[What needs to be done] A single number is the answer: the count of lines below that contain "cleaning".

####################

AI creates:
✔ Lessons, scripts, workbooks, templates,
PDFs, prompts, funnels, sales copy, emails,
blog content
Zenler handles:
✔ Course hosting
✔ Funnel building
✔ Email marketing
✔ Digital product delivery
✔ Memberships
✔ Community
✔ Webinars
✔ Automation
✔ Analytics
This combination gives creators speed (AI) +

####################

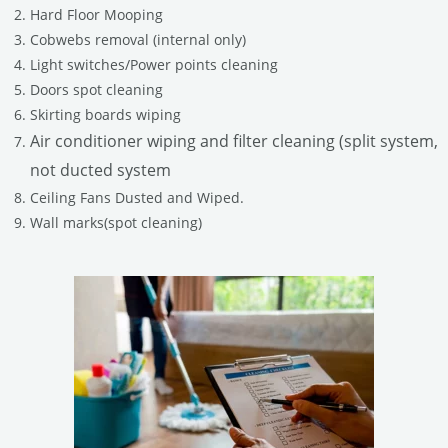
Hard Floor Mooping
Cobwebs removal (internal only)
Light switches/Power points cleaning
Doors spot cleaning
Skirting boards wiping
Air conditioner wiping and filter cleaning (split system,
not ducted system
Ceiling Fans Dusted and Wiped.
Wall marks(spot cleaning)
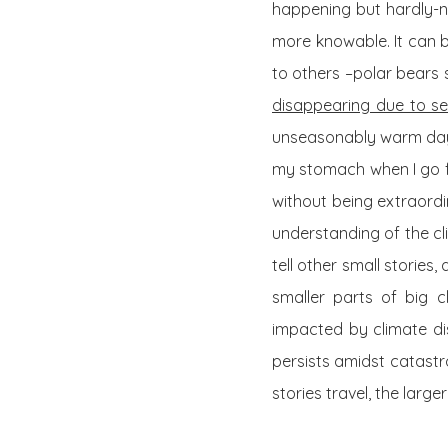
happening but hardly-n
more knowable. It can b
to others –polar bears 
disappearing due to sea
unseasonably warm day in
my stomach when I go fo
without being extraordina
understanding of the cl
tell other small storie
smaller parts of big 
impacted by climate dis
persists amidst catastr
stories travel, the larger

####################

[The completed task] 4